Facebook Engineering

The high quotient of transparency leads to socialization, which got affirmed by the popularity of Facebook supporting social media networking through a single window. The members of Facebook upload millions of photos, videos and also paint its wall with their colourful thoughts. My first interface with it not started with a real desire to participate but motivated by the professional experimentation. The art of scaling a social site is really challengeable; they did it (Kudos to Facebook engineering team). Also, they have released their engineering tools as open source @ https://github.com/facebook.

The Facebook has to challenge with: (as per July 2010)

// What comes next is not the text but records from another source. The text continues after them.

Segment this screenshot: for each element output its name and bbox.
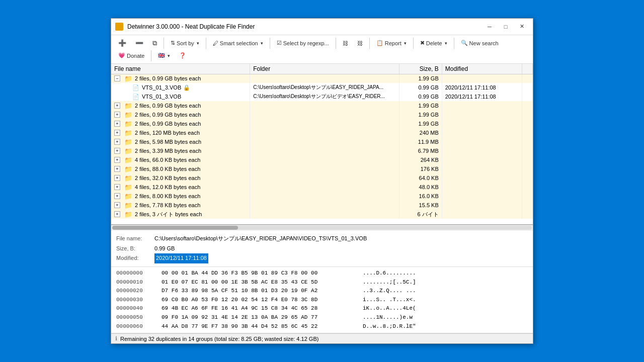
- hex-line: 0000003069 C0 B0 A0 53 F0 12 20 02 54 12…: [116, 296, 528, 305]
- expand-button[interactable]: +: [114, 184, 120, 190]
- expand-button[interactable]: +: [114, 148, 120, 154]
- toolbar-separator-3: [270, 38, 270, 49]
- copy-button[interactable]: ⧉: [148, 37, 161, 49]
- hex-addr: 00000020: [116, 287, 151, 296]
- group-extra: [522, 173, 532, 183]
- smart-selection-button[interactable]: 🖊 Smart selection: [209, 38, 267, 48]
- select-regexp-button[interactable]: ☑ Select by regexp...: [273, 38, 333, 48]
- table-row[interactable]: 📄 VTS_01_3.VOB C:\Users\softaro\Desktop\…: [111, 92, 533, 101]
- expand-button[interactable]: +: [114, 121, 120, 127]
- heart-icon: 💗: [118, 52, 125, 59]
- table-row[interactable]: + 📁 2 files, 0.99 GB bytes each 1.99 GB: [111, 119, 533, 128]
- sort-icon: ⇅: [171, 40, 175, 46]
- table-row[interactable]: + 📁 2 files, 3 バイト bytes each 6 バイト: [111, 210, 533, 219]
- language-button[interactable]: 🇬🇧: [154, 50, 174, 61]
- col-header-folder[interactable]: Folder: [250, 64, 399, 74]
- toolbar-separator-8: [151, 50, 151, 61]
- expand-button[interactable]: +: [114, 112, 120, 118]
- link1-icon: ⛓: [343, 40, 348, 46]
- hex-line: 0000000000 00 01 BA 44 DD 36 F3 B5 9B 01…: [116, 269, 528, 278]
- expand-button[interactable]: +: [114, 211, 120, 217]
- table-row[interactable]: + 📁 2 files, 7.78 KB bytes each 15.5 KB: [111, 201, 533, 210]
- donate-button[interactable]: 💗 Donate: [114, 50, 148, 61]
- folder-icon: 📁: [124, 129, 132, 137]
- delete-icon: ✖: [420, 40, 425, 46]
- expand-button[interactable]: +: [114, 103, 120, 109]
- group-folder: [250, 128, 399, 137]
- delete-label: Delete: [426, 40, 442, 46]
- plus-icon: ➕: [118, 39, 126, 47]
- expand-button[interactable]: +: [114, 130, 120, 136]
- remove-button[interactable]: ➖: [131, 37, 147, 49]
- group-size: 48.0 KB: [399, 183, 442, 192]
- group-size: 16.0 KB: [399, 192, 442, 201]
- group-folder: [250, 74, 399, 83]
- filename-value: C:\Users\softaro\Desktop\サンプル\EASY_RIDER…: [154, 234, 367, 244]
- maximize-button[interactable]: □: [499, 22, 513, 32]
- main-window: Detwinner 3.00.000 - Neat Duplicate File…: [111, 18, 533, 344]
- col-header-size[interactable]: Size, B: [399, 64, 442, 74]
- link1-button[interactable]: ⛓: [339, 38, 352, 48]
- col-header-filename[interactable]: File name: [111, 64, 250, 74]
- hex-bytes: 69 C0 B0 A0 53 F0 12 20 02 54 12 F4 E0 7…: [162, 296, 353, 305]
- toolbar-separator-6: [413, 38, 414, 49]
- file-name: VTS_01_3.VOB: [142, 84, 181, 90]
- hex-line: 0000005009 F0 1A 09 92 31 4E 14 2E 13 0A…: [116, 313, 528, 322]
- group-extra: [522, 74, 532, 83]
- table-row[interactable]: + 📁 2 files, 120 MB bytes each 240 MB: [111, 128, 533, 137]
- expand-button[interactable]: −: [114, 75, 120, 81]
- link2-button[interactable]: ⛓: [353, 38, 367, 48]
- table-row[interactable]: + 📁 4 files, 12.0 KB bytes each 48.0 KB: [111, 183, 533, 192]
- group-modified: [442, 74, 522, 83]
- close-button[interactable]: ✕: [515, 22, 529, 32]
- group-cell: + 📁 2 files, 120 MB bytes each: [111, 128, 250, 137]
- table-row[interactable]: + 📁 2 files, 88.0 KB bytes each 176 KB: [111, 164, 533, 173]
- group-modified: [442, 137, 522, 146]
- add-button[interactable]: ➕: [114, 37, 130, 49]
- scrollbar-thumb[interactable]: [112, 226, 238, 230]
- minimize-button[interactable]: ─: [482, 22, 497, 32]
- table-row[interactable]: − 📁 2 files, 0.99 GB bytes each 1.99 GB: [111, 74, 533, 83]
- table-row[interactable]: + 📁 2 files, 3.39 MB bytes each 6.79 MB: [111, 146, 533, 155]
- sort-label: Sort by: [177, 40, 194, 46]
- donate-label: Donate: [127, 53, 144, 59]
- table-row[interactable]: + 📁 4 files, 66.0 KB bytes each 264 KB: [111, 155, 533, 164]
- folder-icon: 📁: [124, 202, 132, 209]
- folder-icon: 📁: [124, 156, 132, 164]
- expand-button[interactable]: +: [114, 202, 120, 208]
- table-row[interactable]: 📄 VTS_01_3.VOB 🔒 C:\Users\softaro\Deskto…: [111, 83, 533, 92]
- group-name: 2 files, 3.39 MB bytes each: [135, 148, 201, 154]
- detail-filename-row: File name: C:\Users\softaro\Desktop\サンプル…: [116, 234, 528, 244]
- folder-icon: 📁: [124, 75, 132, 82]
- report-button[interactable]: 📋 Report: [372, 38, 411, 48]
- expand-button[interactable]: +: [114, 175, 120, 181]
- expand-button[interactable]: +: [114, 193, 120, 199]
- group-name: 2 files, 0.99 GB bytes each: [135, 112, 201, 118]
- delete-button[interactable]: ✖ Delete: [416, 38, 451, 48]
- table-row[interactable]: + 📁 2 files, 5.98 MB bytes each 11.9 MB: [111, 137, 533, 146]
- hex-addr: 00000000: [116, 269, 151, 278]
- group-modified: [442, 192, 522, 201]
- minus-icon: ➖: [135, 39, 143, 47]
- table-row[interactable]: + 📁 2 files, 8.00 KB bytes each 16.0 KB: [111, 192, 533, 201]
- detail-size-row: Size, B: 0.99 GB: [116, 244, 528, 254]
- help-button[interactable]: ❓: [175, 50, 190, 61]
- table-row[interactable]: + 📁 2 files, 0.99 GB bytes each 1.99 GB: [111, 101, 533, 110]
- status-text: Remaining 32 duplicates in 14 groups (to…: [120, 336, 318, 342]
- group-modified: [442, 110, 522, 119]
- expand-button[interactable]: +: [114, 166, 120, 172]
- group-cell: + 📁 4 files, 12.0 KB bytes each: [111, 183, 250, 192]
- col-header-modified[interactable]: Modified: [442, 64, 522, 74]
- expand-button[interactable]: +: [114, 157, 120, 163]
- expand-button[interactable]: +: [114, 139, 120, 145]
- sort-by-button[interactable]: ⇅ Sort by: [167, 38, 203, 48]
- group-folder: [250, 201, 399, 210]
- hex-line: 0000001001 E0 07 EC 81 00 00 1E 3B 5B AC…: [116, 278, 528, 287]
- group-modified: [442, 183, 522, 192]
- group-cell: + 📁 4 files, 66.0 KB bytes each: [111, 155, 250, 164]
- table-row[interactable]: + 📁 2 files, 0.99 GB bytes each 1.99 GB: [111, 110, 533, 119]
- group-modified: [442, 173, 522, 183]
- table-row[interactable]: + 📁 2 files, 32.0 KB bytes each 64.0 KB: [111, 173, 533, 183]
- horizontal-scrollbar[interactable]: [111, 225, 533, 231]
- new-search-button[interactable]: 🔍 New search: [457, 38, 503, 48]
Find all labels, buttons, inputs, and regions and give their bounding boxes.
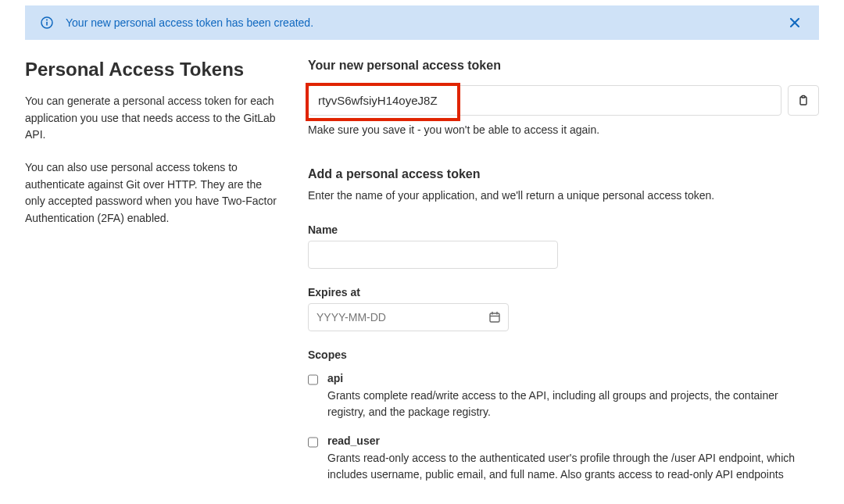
scope-text: read_user Grants read-only access to the… (327, 434, 819, 483)
alert-text: Your new personal access token has been … (66, 16, 313, 29)
info-icon (41, 16, 53, 29)
copy-token-button[interactable] (788, 85, 819, 116)
expires-field-row: Expires at (308, 286, 819, 331)
scope-text: api Grants complete read/write access to… (327, 372, 819, 420)
scope-name: api (327, 372, 819, 384)
name-input[interactable] (308, 241, 558, 269)
scope-desc: Grants read-only access to the authentic… (327, 452, 795, 481)
scope-item-read-user: read_user Grants read-only access to the… (308, 434, 819, 483)
alert-banner: Your new personal access token has been … (25, 5, 819, 40)
expires-input[interactable] (308, 303, 509, 331)
token-input[interactable] (308, 85, 781, 116)
scope-desc: Grants complete read/write access to the… (327, 389, 778, 418)
scope-item-api: api Grants complete read/write access to… (308, 372, 819, 420)
clipboard-icon (797, 95, 810, 107)
add-token-heading: Add a personal access token (308, 167, 819, 181)
page-content: Personal Access Tokens You can generate … (0, 59, 844, 504)
svg-rect-2 (46, 22, 48, 26)
name-label: Name (308, 223, 819, 236)
scopes-label: Scopes (308, 349, 819, 361)
scope-checkbox-read-user[interactable] (308, 437, 318, 448)
alert-dismiss-button[interactable] (786, 17, 803, 28)
token-heading: Your new personal access token (308, 59, 819, 73)
add-token-lead: Enter the name of your application, and … (308, 189, 819, 202)
scope-name: read_user (327, 434, 819, 447)
svg-rect-4 (802, 95, 805, 98)
sidebar-para-1: You can generate a personal access token… (25, 93, 283, 144)
expires-label: Expires at (308, 286, 819, 298)
expires-input-wrap (308, 303, 509, 331)
svg-point-1 (46, 20, 48, 21)
name-field-row: Name (308, 223, 819, 269)
sidebar-para-2: You can also use personal access tokens … (25, 159, 283, 227)
sidebar: Personal Access Tokens You can generate … (25, 59, 283, 497)
token-row (308, 85, 819, 116)
token-hint: Make sure you save it - you won't be abl… (308, 123, 819, 136)
page-title: Personal Access Tokens (25, 59, 283, 80)
main: Your new personal access token Make sure… (308, 59, 819, 497)
close-icon (789, 17, 800, 28)
scope-checkbox-api[interactable] (308, 374, 318, 385)
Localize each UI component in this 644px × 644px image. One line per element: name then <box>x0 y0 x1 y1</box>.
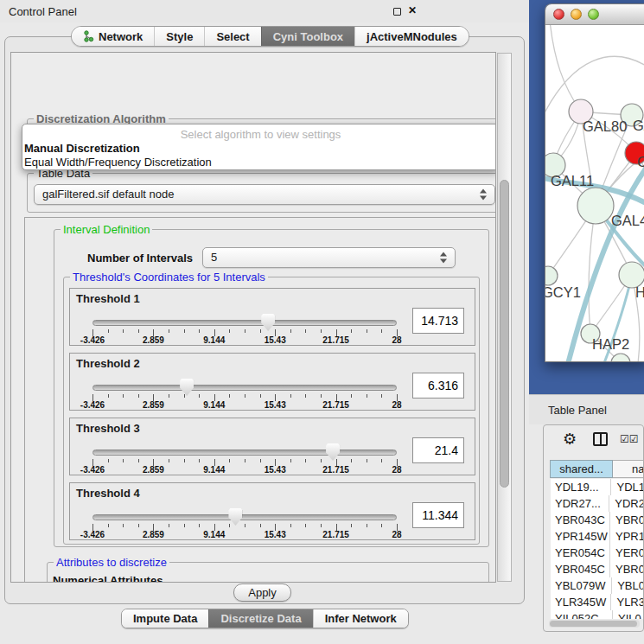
tab-discretize-data[interactable]: Discretize Data <box>208 609 312 628</box>
cell-name: YBL0 <box>612 577 644 594</box>
table-data-combobox[interactable]: galFiltered.sif default node <box>34 184 495 205</box>
popup-hint: Select algorithm to view settings <box>22 128 496 141</box>
table-row[interactable]: YBL079WYBL0 <box>551 577 644 594</box>
table-row[interactable]: YER054CYER0 <box>551 545 644 561</box>
tab-style[interactable]: Style <box>154 27 204 46</box>
panel-title: Control Panel <box>9 5 77 18</box>
attributes-group: Attributes to discretize Numerical Attri… <box>47 562 489 583</box>
close-icon[interactable]: ✕ <box>408 4 417 16</box>
scrollbar-thumb[interactable] <box>500 180 509 488</box>
cell-name: YBR0 <box>610 512 644 528</box>
threshold-value-field[interactable] <box>412 502 464 528</box>
table-panel-header: Table Panel <box>529 394 644 424</box>
control-panel-tabs: NetworkStyleSelectCyni ToolboxjActiveMNo… <box>71 26 469 47</box>
network-node-label: GA <box>633 118 644 133</box>
threshold-slider-thumb[interactable] <box>326 443 340 461</box>
table-row[interactable]: YIL052CYIL0 <box>551 610 644 619</box>
cell-shared-name: YPR145W <box>551 528 610 545</box>
slider-tick-labels: -3.4262.8599.14415.4321.71528 <box>70 465 475 475</box>
control-panel-titlebar: Control Panel ✕ <box>0 0 529 22</box>
popup-option-manual-discretization[interactable]: Manual Discretization <box>24 142 140 155</box>
threshold-label: Threshold 2 <box>76 357 140 370</box>
threshold-value-field[interactable] <box>412 308 464 334</box>
cell-name: YDR2 <box>609 495 644 512</box>
network-node[interactable] <box>611 354 630 362</box>
table-panel-title: Table Panel <box>548 404 607 417</box>
network-node[interactable] <box>545 266 558 285</box>
tab-label: Infer Network <box>325 612 397 625</box>
network-node-label: HAP2 <box>592 336 629 352</box>
node-table-card: ⚙ ☑☑ shared... na YDL19...YDL1YDR27...YD… <box>543 424 644 632</box>
discretize-settings-panel: Interval Definition Number of Intervals … <box>24 217 496 583</box>
table-row[interactable]: YPR145WYPR1 <box>551 528 644 545</box>
threshold-slider-track[interactable] <box>92 514 397 520</box>
threshold-row: Threshold 3 -3.4262.8599.14415.4321.7152… <box>69 418 475 475</box>
gear-icon[interactable]: ⚙ <box>563 430 577 448</box>
table-row[interactable]: YBR043CYBR0 <box>551 512 644 528</box>
stepper-icon <box>440 252 448 265</box>
tab-infer-network[interactable]: Infer Network <box>313 609 408 628</box>
tab-cyni-toolbox[interactable]: Cyni Toolbox <box>261 27 354 46</box>
threshold-row: Threshold 1 -3.4262.8599.14415.4321.7152… <box>69 288 475 346</box>
panel-scrollbar[interactable] <box>497 53 512 582</box>
slider-tick-labels: -3.4262.8599.14415.4321.71528 <box>70 400 475 411</box>
minimize-traffic-light-icon[interactable] <box>571 9 582 20</box>
table-row[interactable]: YBR045CYBR0 <box>551 561 644 577</box>
cyni-mode-tabs: Impute DataDiscretize DataInfer Network <box>121 609 409 628</box>
table-hscrollbar[interactable] <box>549 620 640 628</box>
network-node-label: GAL80 <box>583 118 627 134</box>
hscrollbar-thumb[interactable] <box>550 621 637 627</box>
popup-option-equal-width-frequency-discretization[interactable]: Equal Width/Frequency Discretization <box>24 156 212 169</box>
combo-value: 5 <box>211 251 217 264</box>
threshold-value-field[interactable] <box>412 373 464 399</box>
threshold-value-field[interactable] <box>412 437 464 463</box>
tab-label: Select <box>216 30 249 43</box>
cell-name: YDL1 <box>611 479 644 495</box>
num-intervals-combobox[interactable]: 5 <box>202 247 456 268</box>
network-node-label: C <box>637 154 644 169</box>
cell-shared-name: YBR043C <box>551 512 610 528</box>
column-header-name[interactable]: na <box>613 460 644 478</box>
network-view-window[interactable]: GAL80GACGAL11GAL4GCY1HHAP2 <box>545 3 644 362</box>
tab-label: Cyni Toolbox <box>273 30 343 43</box>
slider-tick-labels: -3.4262.8599.14415.4321.71528 <box>70 335 475 346</box>
float-window-icon[interactable] <box>393 8 401 16</box>
threshold-slider-thumb[interactable] <box>228 508 242 526</box>
table-body: YDL19...YDL1YDR27...YDR2YBR043CYBR0YPR14… <box>551 479 644 619</box>
threshold-slider-track[interactable] <box>92 385 397 391</box>
threshold-slider-track[interactable] <box>92 450 397 456</box>
close-traffic-light-icon[interactable] <box>553 9 564 20</box>
table-header-row: shared... na <box>550 460 644 478</box>
threshold-slider-thumb[interactable] <box>261 314 275 331</box>
threshold-slider-track[interactable] <box>92 320 397 326</box>
network-window-titlebar[interactable] <box>545 4 644 25</box>
cell-shared-name: YDL19... <box>551 479 611 495</box>
desktop-background: GAL80GACGAL11GAL4GCY1HHAP2 <box>529 0 644 394</box>
threshold-row: Threshold 4 -3.4262.8599.14415.4321.7152… <box>69 482 475 540</box>
cell-name: YLR3 <box>611 594 644 610</box>
threshold-row: Threshold 2 -3.4262.8599.14415.4321.7152… <box>69 353 475 411</box>
threshold-slider-thumb[interactable] <box>180 379 194 396</box>
cell-shared-name: YER054C <box>551 545 610 561</box>
tab-network[interactable]: Network <box>72 27 154 46</box>
column-header-shared-name[interactable]: shared... <box>550 460 613 478</box>
network-canvas[interactable]: GAL80GACGAL11GAL4GCY1HHAP2 <box>545 25 644 362</box>
table-row[interactable]: YLR345WYLR3 <box>551 594 644 610</box>
apply-button[interactable]: Apply <box>233 583 291 602</box>
network-node-label: GAL4 <box>611 213 644 228</box>
numerical-attributes-label: Numerical Attributes <box>53 574 163 583</box>
tab-impute-data[interactable]: Impute Data <box>122 609 208 628</box>
cell-shared-name: YIL052C <box>551 610 613 619</box>
tab-label: Impute Data <box>133 612 197 625</box>
tab-select[interactable]: Select <box>204 27 260 46</box>
tab-jactivemnodules[interactable]: jActiveMNodules <box>354 27 469 46</box>
zoom-traffic-light-icon[interactable] <box>588 9 599 20</box>
settings-scroll-viewport: Discretization Algorithm Select algorith… <box>10 52 496 583</box>
tab-label: Discretize Data <box>220 612 301 625</box>
table-row[interactable]: YDL19...YDL1 <box>551 479 644 495</box>
split-columns-icon[interactable] <box>593 432 608 446</box>
select-columns-icon[interactable]: ☑☑ <box>620 433 639 445</box>
network-node[interactable] <box>577 188 614 224</box>
thresholds-group: Threshold's Coordinates for 5 Intervals … <box>63 277 480 545</box>
table-row[interactable]: YDR27...YDR2 <box>551 495 644 512</box>
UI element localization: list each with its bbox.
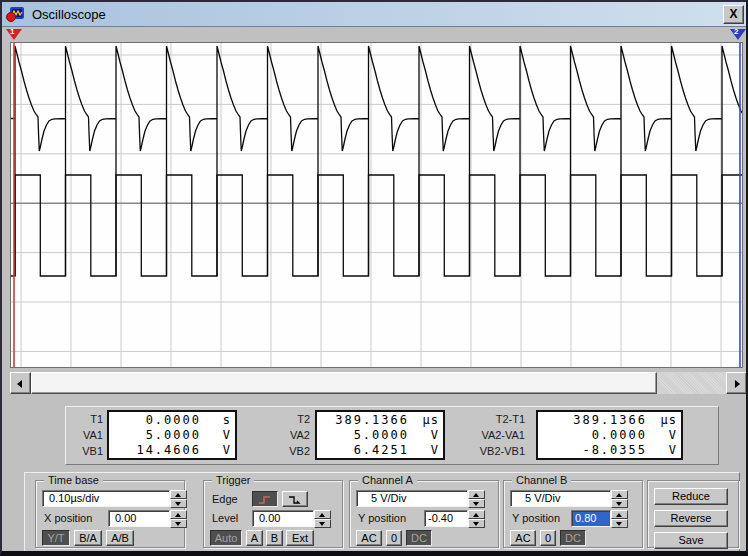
channel-b-scale-field[interactable]: 5 V/Div bbox=[510, 490, 611, 507]
spin-down-icon[interactable] bbox=[611, 499, 628, 508]
trigger-legend: Trigger bbox=[212, 474, 254, 486]
channel-b-legend: Channel B bbox=[512, 474, 571, 486]
edge-label: Edge bbox=[212, 493, 238, 505]
channel-b-group: Channel B 5 V/Div Y position 0.80 AC 0 D… bbox=[503, 480, 643, 548]
channel-a-ypos-spinner[interactable] bbox=[468, 510, 485, 528]
close-button[interactable]: X bbox=[723, 5, 744, 24]
readout-panel: T1 VA1 VB1 0.0000s 5.0000V 14.4606V T2 V… bbox=[65, 406, 719, 465]
x-position-field[interactable]: 0.00 bbox=[108, 510, 170, 527]
channel-a-ac-button[interactable]: AC bbox=[356, 530, 382, 546]
ba-mode-button[interactable]: B/A bbox=[74, 530, 102, 546]
spin-up-icon[interactable] bbox=[314, 510, 331, 519]
waveform-plot[interactable] bbox=[11, 43, 742, 367]
timebase-scale-field[interactable]: 0.10µs/div bbox=[42, 490, 170, 507]
save-button[interactable]: Save bbox=[654, 532, 728, 549]
horizontal-scrollbar[interactable] bbox=[10, 372, 747, 394]
spin-up-icon[interactable] bbox=[468, 510, 485, 519]
yt-mode-button[interactable]: Y/T bbox=[42, 530, 70, 546]
channel-b-ac-button[interactable]: AC bbox=[510, 530, 536, 546]
rising-edge-icon bbox=[258, 494, 272, 506]
channel-a-zero-button[interactable]: 0 bbox=[386, 530, 402, 546]
spin-down-icon[interactable] bbox=[468, 519, 485, 528]
channel-a-group: Channel A 5 V/Div Y position -0.40 AC 0 … bbox=[349, 480, 499, 548]
trigger-a-button[interactable]: A bbox=[246, 530, 263, 546]
scrollbar-thumb[interactable] bbox=[31, 372, 657, 394]
channel-a-ypos-label: Y position bbox=[358, 512, 406, 524]
channel-a-scale-field[interactable]: 5 V/Div bbox=[356, 490, 468, 507]
channel-b-ypos-spinner[interactable] bbox=[611, 510, 628, 528]
scroll-left-button[interactable] bbox=[10, 372, 31, 394]
channel-b-ypos-label: Y position bbox=[512, 512, 560, 524]
trigger-level-spinner[interactable] bbox=[314, 510, 331, 528]
right-arrow-icon bbox=[735, 380, 740, 388]
channel-a-ypos-field[interactable]: -0.40 bbox=[424, 510, 468, 527]
channel-a-legend: Channel A bbox=[358, 474, 417, 486]
spin-up-icon[interactable] bbox=[611, 490, 628, 499]
spin-up-icon[interactable] bbox=[170, 490, 187, 499]
level-label: Level bbox=[212, 512, 238, 524]
channel-b-ypos-field[interactable]: 0.80 bbox=[571, 510, 611, 527]
spin-down-icon[interactable] bbox=[170, 499, 187, 508]
channel-b-dc-button[interactable]: DC bbox=[560, 530, 586, 546]
spin-down-icon[interactable] bbox=[170, 519, 187, 528]
spin-down-icon[interactable] bbox=[314, 519, 331, 528]
x-position-label: X position bbox=[44, 512, 92, 524]
cursor2-readout: 389.1366µs 5.0000V 6.4251V bbox=[315, 410, 445, 460]
channel-a-dc-button[interactable]: DC bbox=[406, 530, 432, 546]
trigger-group: Trigger Edge Level 0.00 Auto A B Ext bbox=[203, 480, 343, 548]
scope-display bbox=[10, 42, 743, 368]
falling-edge-button[interactable] bbox=[282, 491, 308, 507]
spin-up-icon[interactable] bbox=[611, 510, 628, 519]
window-title: Oscilloscope bbox=[32, 7, 106, 22]
timebase-scale-spinner[interactable] bbox=[170, 490, 187, 508]
cursor1-readout: 0.0000s 5.0000V 14.4606V bbox=[107, 410, 237, 460]
timebase-group: Time base 0.10µs/div X position 0.00 Y/T… bbox=[35, 480, 185, 548]
oscilloscope-icon bbox=[6, 6, 25, 23]
cursor2-labels: T2 VA2 VB2 bbox=[274, 412, 310, 460]
left-arrow-icon bbox=[17, 380, 22, 388]
control-panel: Time base 0.10µs/div X position 0.00 Y/T… bbox=[24, 472, 740, 552]
ab-mode-button[interactable]: A/B bbox=[106, 530, 134, 546]
x-position-spinner[interactable] bbox=[170, 510, 187, 528]
title-bar[interactable]: Oscilloscope X bbox=[2, 2, 746, 27]
falling-edge-icon bbox=[288, 494, 302, 506]
cursor1-labels: T1 VA1 VB1 bbox=[69, 412, 103, 460]
oscilloscope-window: Oscilloscope X 1 2 T1 VA1 VB1 0.0000s 5.… bbox=[0, 0, 748, 556]
spin-up-icon[interactable] bbox=[468, 490, 485, 499]
trigger-ext-button[interactable]: Ext bbox=[286, 530, 314, 546]
spin-down-icon[interactable] bbox=[468, 499, 485, 508]
trigger-b-button[interactable]: B bbox=[266, 530, 283, 546]
cursor-2-handle[interactable]: 2 bbox=[730, 29, 746, 40]
delta-labels: T2-T1 VA2-VA1 VB2-VB1 bbox=[461, 412, 525, 460]
spin-down-icon[interactable] bbox=[611, 519, 628, 528]
rising-edge-button[interactable] bbox=[252, 491, 278, 507]
timebase-legend: Time base bbox=[44, 474, 103, 486]
reduce-button[interactable]: Reduce bbox=[654, 488, 728, 505]
actions-group: Reduce Reverse Save bbox=[647, 480, 739, 548]
delta-readout: 389.1366µs 0.0000V -8.0355V bbox=[536, 410, 683, 460]
spin-up-icon[interactable] bbox=[170, 510, 187, 519]
channel-a-scale-spinner[interactable] bbox=[468, 490, 485, 508]
cursor-marker-strip: 1 2 bbox=[2, 28, 746, 42]
channel-b-scale-spinner[interactable] bbox=[611, 490, 628, 508]
trigger-auto-button[interactable]: Auto bbox=[210, 530, 242, 546]
trigger-level-field[interactable]: 0.00 bbox=[252, 510, 314, 527]
reverse-button[interactable]: Reverse bbox=[654, 510, 728, 527]
channel-b-zero-button[interactable]: 0 bbox=[540, 530, 556, 546]
scroll-right-button[interactable] bbox=[726, 372, 747, 394]
cursor-1-handle[interactable]: 1 bbox=[6, 29, 22, 40]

  • 570 billion page views per month
  • More than 3 billion photo uploads every month
  • Number of photos exceed than all other photo sites combined (including sites like Flickr)
  • Serving 1.2 million photos per second
  • More than 25 billion pieces of content of status, updates, comments, etc., are shared every month          

      Facebook Engineering tools          


Cassandra is a distributed storage system with no single point of failure. Internally it’s using Distributed Hash Table (DHT), which is elaborated in my earlier article. Cassandra is using Amazon Dynamo’s Infrastructure design and Google BigTable’s ColumnFamily-based data model.

We had a good time in experimenting with Cassandra implemented along with Apache Lucene, which now caters our scalable search engine. This architecture is now gradually getting its place in our various tools, which are using Apache Solr/Lucene.


Large data set analyzing/processing on cluster machines

MapReduce framework is widely using for analyzing the large set of data. One important type of data analysis is done with MapReduce is log processing. MapReduce is basically runs on any distributed file storage system such as Hadoop File System (HDFS) from Apache Hadoop. This MapReduce Framework which runs on each HDFS Node and do the parallel aggregation of the log data then produce the result.

A Hadoop job is to analyze the log data from HDFS. The basic procedures to be followed to achieve the objective are:

  • Collect the necessary log files from the cluster machines, which are producing the actual logs.
  • Batch the logs into a file which is atleast equivalent to 64MB, which is the default HDFS block level storage.
  • Compress the batched log files.
  • Send the batched log files to HDFS.
  • Run the Hadoop jobs to analyze the batch log files using the MapReduce framework.
  • Store the results into HBase for future purpose

The challenge involved in developing such system is, ‘How are we going to collect the log data from the cluster machines?’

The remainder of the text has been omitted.